**Work order**:
Repeat each line of the material word for word.

**Data under study**:
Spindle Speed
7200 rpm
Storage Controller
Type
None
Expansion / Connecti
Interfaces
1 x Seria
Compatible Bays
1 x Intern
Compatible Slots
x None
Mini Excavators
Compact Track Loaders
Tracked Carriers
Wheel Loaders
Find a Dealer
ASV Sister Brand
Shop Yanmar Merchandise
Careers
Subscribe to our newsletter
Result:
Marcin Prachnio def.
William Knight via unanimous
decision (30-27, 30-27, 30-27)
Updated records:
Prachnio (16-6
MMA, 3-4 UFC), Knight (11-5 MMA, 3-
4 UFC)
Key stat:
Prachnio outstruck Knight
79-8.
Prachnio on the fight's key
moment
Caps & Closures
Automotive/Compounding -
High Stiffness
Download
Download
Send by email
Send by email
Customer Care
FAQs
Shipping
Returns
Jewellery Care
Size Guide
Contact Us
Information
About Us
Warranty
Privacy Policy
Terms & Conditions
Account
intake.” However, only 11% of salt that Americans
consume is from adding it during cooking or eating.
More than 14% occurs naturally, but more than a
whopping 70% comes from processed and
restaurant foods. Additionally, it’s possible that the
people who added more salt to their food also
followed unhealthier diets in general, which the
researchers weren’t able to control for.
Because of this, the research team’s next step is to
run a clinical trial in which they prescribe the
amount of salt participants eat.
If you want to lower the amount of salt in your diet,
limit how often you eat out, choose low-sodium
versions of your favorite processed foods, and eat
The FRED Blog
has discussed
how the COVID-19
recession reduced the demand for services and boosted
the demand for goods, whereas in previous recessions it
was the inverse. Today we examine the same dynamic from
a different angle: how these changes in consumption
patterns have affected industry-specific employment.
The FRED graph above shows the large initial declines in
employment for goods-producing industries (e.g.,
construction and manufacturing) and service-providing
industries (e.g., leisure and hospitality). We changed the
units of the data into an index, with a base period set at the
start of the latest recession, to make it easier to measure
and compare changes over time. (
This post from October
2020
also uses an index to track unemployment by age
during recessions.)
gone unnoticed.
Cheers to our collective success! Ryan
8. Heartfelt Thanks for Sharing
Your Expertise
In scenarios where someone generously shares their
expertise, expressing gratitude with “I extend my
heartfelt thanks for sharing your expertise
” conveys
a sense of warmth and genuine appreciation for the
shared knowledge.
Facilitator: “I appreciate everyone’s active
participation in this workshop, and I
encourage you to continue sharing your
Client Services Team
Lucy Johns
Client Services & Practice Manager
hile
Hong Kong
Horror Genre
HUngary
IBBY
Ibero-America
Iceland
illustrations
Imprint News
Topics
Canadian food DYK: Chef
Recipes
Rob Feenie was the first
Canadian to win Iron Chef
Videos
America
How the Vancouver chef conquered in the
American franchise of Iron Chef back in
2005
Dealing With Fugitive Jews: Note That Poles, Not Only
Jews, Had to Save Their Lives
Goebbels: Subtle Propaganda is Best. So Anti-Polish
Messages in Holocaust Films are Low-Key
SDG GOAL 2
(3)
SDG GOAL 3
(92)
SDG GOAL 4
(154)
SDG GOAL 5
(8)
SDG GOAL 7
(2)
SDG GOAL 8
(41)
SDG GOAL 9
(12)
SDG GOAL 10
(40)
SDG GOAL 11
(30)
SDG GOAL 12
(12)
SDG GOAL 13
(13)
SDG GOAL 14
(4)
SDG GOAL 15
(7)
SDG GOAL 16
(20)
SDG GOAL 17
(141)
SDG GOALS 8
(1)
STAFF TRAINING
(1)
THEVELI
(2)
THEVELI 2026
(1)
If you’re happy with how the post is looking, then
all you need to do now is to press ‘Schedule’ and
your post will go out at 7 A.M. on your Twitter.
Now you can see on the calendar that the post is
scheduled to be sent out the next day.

**Exercise result**:
Spindle Speed
7200 rpm
Storage Controller
Type
None
Expansion / Connecti
Interfaces
1 x Seria
Compatible Bays
1 x Intern
Compatible Slots
x None
Mini Excavators
Compact Track Loaders
Tracked Carriers
Wheel Loaders
Find a Dealer
ASV Sister Brand
Shop Yanmar Merchandise
Careers
Subscribe to our newsletter
Result:
Marcin Prachnio def.
William Knight via unanimous
decision (30-27, 30-27, 30-27)
Updated records:
Prachnio (16-6
MMA, 3-4 UFC), Knight (11-5 MMA, 3-
4 UFC)
Key stat:
Prachnio outstruck Knight
79-8.
Prachnio on the fight's key
moment
Caps & Closures
Automotive/Compounding -
High Stiffness
Download
Download
Send by email
Send by email
Customer Care
FAQs
Shipping
Returns
Jewellery Care
Size Guide
Contact Us
Information
About Us
Warranty
Privacy Policy
Terms & Conditions
Account
intake.” However, only 11% of salt that Americans
consume is from adding it during cooking or eating.
More than 14% occurs naturally, but more than a
whopping 70% comes from processed and
restaurant foods. Additionally, it’s possible that the
people who added more salt to their food also
followed unhealthier diets in general, which the
researchers weren’t able to control for.
Because of this, the research team’s next step is to
run a clinical trial in which they prescribe the
amount of salt participants eat.
If you want to lower the amount of salt in your diet,
limit how often you eat out, choose low-sodium
versions of your favorite processed foods, and eat
The FRED Blog
has discussed
how the COVID-19
recession reduced the demand for services and boosted
the demand for goods, whereas in previous recessions it
was the inverse. Today we examine the same dynamic from
a different angle: how these changes in consumption
patterns have affected industry-specific employment.
The FRED graph above shows the large initial declines in
employment for goods-producing industries (e.g.,
construction and manufacturing) and service-providing
industries (e.g., leisure and hospitality). We changed the
units of the data into an index, with a base period set at the
start of the latest recession, to make it easier to measure
and compare changes over time. (
This post from October
2020
also uses an index to track unemployment by age
during recessions.)
gone unnoticed.
Cheers to our collective success! Ryan
8. Heartfelt Thanks for Sharing
Your Expertise
In scenarios where someone generously shares their
expertise, expressing gratitude with “I extend my
heartfelt thanks for sharing your expertise
” conveys
a sense of warmth and genuine appreciation for the
shared knowledge.
Facilitator: “I appreciate everyone’s active
participation in this workshop, and I
encourage you to continue sharing your
Client Services Team
Lucy Johns
Client Services & Practice Manager
hile
Hong Kong
Horror Genre
HUngary
IBBY
Ibero-America
Iceland
illustrations
Imprint News
Topics
Canadian food DYK: Chef
Recipes
Rob Feenie was the first
Canadian to win Iron Chef
Videos
America
How the Vancouver chef conquered in the
American franchise of Iron Chef back in
2005
Dealing With Fugitive Jews: Note That Poles, Not Only
Jews, Had to Save Their Lives
Goebbels: Subtle Propaganda is Best. So Anti-Polish
Messages in Holocaust Films are Low-Key
SDG GOAL 2
(3)
SDG GOAL 3
(92)
SDG GOAL 4
(154)
SDG GOAL 5
(8)
SDG GOAL 7
(2)
SDG GOAL 8
(41)
SDG GOAL 9
(12)
SDG GOAL 10
(40)
SDG GOAL 11
(30)
SDG GOAL 12
(12)
SDG GOAL 13
(13)
SDG GOAL 14
(4)
SDG GOAL 15
(7)
SDG GOAL 16
(20)
SDG GOAL 17
(141)
SDG GOALS 8
(1)
STAFF TRAINING
(1)
THEVELI
(2)
THEVELI 2026
(1)
If you’re happy with how the post is looking, then
all you need to do now is to press ‘Schedule’ and
your post will go out at 7 A.M. on your Twitter.
Now you can see on the calendar that the post is
scheduled to be sent out the next day.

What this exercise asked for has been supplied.